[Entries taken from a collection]
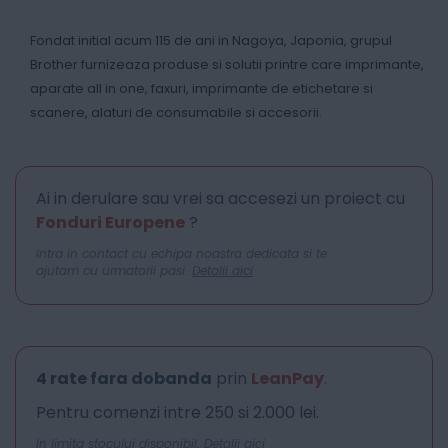
Fondat initial acum 115 de ani in Nagoya, Japonia, grupul
Brother furnizeaza produse si solutii printre care imprimante,
aparate all in one, faxuri, imprimante de etichetare si
scanere, alaturi de consumabile si accesorii.
Ai in derulare sau vrei sa accesezi un proiect cu
Fonduri Europene
?
Intra in contact cu echipa noastra dedicata si te
ajutam cu urmatorii pasi.
Detalii aici
4 rate fara dobanda
prin
LeanPay
.
Pentru comenzi intre 250 si 2.000 lei.
In limita stocului disponibil.
Detalii aici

▶ **Prompt**
The data above must be given again in full and unaltered, minus its images.

▶ **Result for this task**
Fondat initial acum 115 de ani in Nagoya, Japonia, grupul
Brother furnizeaza produse si solutii printre care imprimante,
aparate all in one, faxuri, imprimante de etichetare si
scanere, alaturi de consumabile si accesorii.
Ai in derulare sau vrei sa accesezi un proiect cu
Fonduri Europene
?
Intra in contact cu echipa noastra dedicata si te
ajutam cu urmatorii pasi.
Detalii aici
4 rate fara dobanda
prin
LeanPay
.
Pentru comenzi intre 250 si 2.000 lei.
In limita stocului disponibil.
Detalii aici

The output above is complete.